JAKARTA – Sekjen PDI Perjuangan Hasto Kristiyanto mengatakan, rencana pemindahan markas perjuangan cawapres Sandiaga ke Jawa Tengah, tidak mengancam kekuatan pasangan calon nomor urut 1, Joko Widodo-Ma’ruf Amin di provinsi itu.
Hasto mengaku dihubungi banyak pihak yang meyakinkannya bahwa pemindahan markas Sandiaga tidak akan berarti apa-apa.
“Mereka justru semakin solid. Bahkan dari ranting mengatakan, mereka boleh memindahkan kantornya ke Jateng. Namun sekalipun membuat kantor di setiap kabupaten, mereka tidak akan mudah memindahkan dukungan hati kami kepada Pak Jokowi dan Kiai Ma’ruf Amin,” ujar Hasto di Posko Cemara, kemarin.
“Memindahkan kantor tidak otomatis memindahkan dukungan hati,” tambah dia.
Menurut Hasto, jika jadi memindahkan markasnya, hal ini justru bagus bagi Sandiaga agar bisa belajar lebih jauh tentang budaya Jawa. Dengan begitu, Sandiaga bisa lebih menghormati kebiasaan dan nilai-nilai yang dipegang masyarakat Jawa.
Dia mengingatkan peristiwa ketika Sandiaga melangkahi makam pendiri Nahdlatul Ulama, KH Bisri Syansuri, di Jombang. Dia menegaskan pemindahan markas tidak akan mengubah dukungan sebagian besar masyarakat Jateng kepada Jokowi.
“Toh Jateng tidak akan pernah berubah loyalitas dan dukungan yang telah diberikan kepada Pak Jokowi,” ujar Hasto.
Terpisah, politisi PDI Perjuangan Aria Bima mengaku tidak resah terkait rencana Sandiaga yang akan fokus berkampanye di Jateng. Bima juga tak khawatir dengan rencana Sandiaga memindahkan markas perjuangannya dari Jakarta ke Jateng.
Anggota DPR dari daerah pemilihan Jawa Tengah V itu mengatakan, Sandiaga justru bisa belajar dari masyarakat Jawa Tengah.
“Pak Sandi akan melihat bagaimana membangun martabat demokrasi yang sehat, dengan akal sehat itu ada di Jawa tengah. Di sana itu happy banget, riang, enggak panas,” ujar Bima di Posko Cemara, kemarin.
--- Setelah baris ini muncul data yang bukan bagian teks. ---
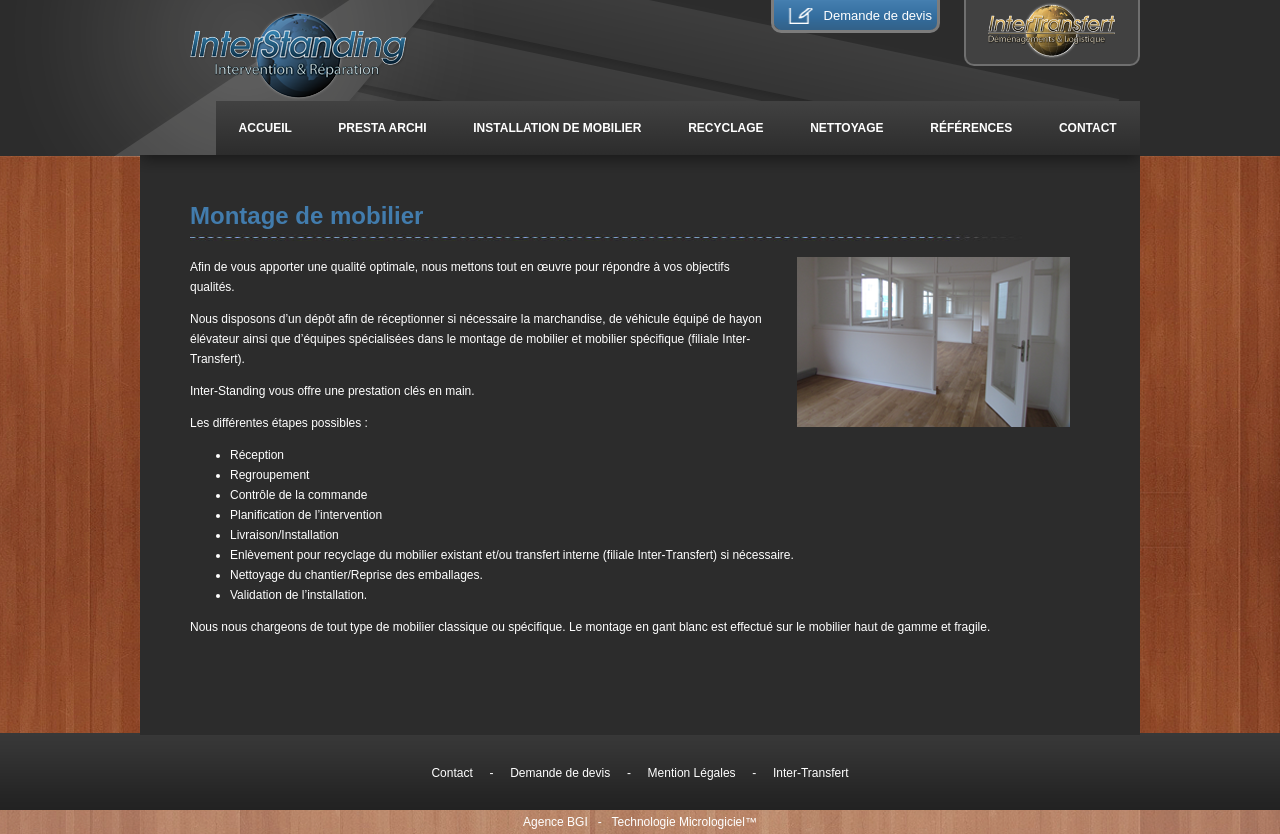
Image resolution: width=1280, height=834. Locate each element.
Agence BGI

Di Jawa Tengah, kata Bima, Sandi akan mendapatkan sekolah politik yang baik. Sebab, menurut dia, masyarakat di provinsi itu sudah matang dalam berdemokrasi.
Bima mengatakan, masyarakat Jateng cenderung tenang. Bima mengatakan, tim Prabowo-Sandiaga harus belajar hal ini karena gaya kampanyenya dinilai tidak cocok dengan karakteristik dengan warga Jateng.
Dia pun menyinggung polemik “Tampang Boyolali” yang dilontarkan capres Prabowo saat meresmikan kantor Badan Pemenangan Nasional (BPN) Prabowo-Sandiaga di Kabupaten Boyolali, Jawa Tengah.
Gaya komunikasi semacam itu, kata Bima, tidak cocok dengan karakteristik masyarakat setempat. Oleh karena itu, tidak heran jika menimbulkan gejolak.
“Kalau masuk Boyolali saja sudah mengeluarkan kata-kata semacam itu, itu enggak Jawa Tengah banget. Jangan justru nanti masuk sekali saja ke sana lalu bikin gaduh, sekarang malah bikin posko,” kata Bima. (goek)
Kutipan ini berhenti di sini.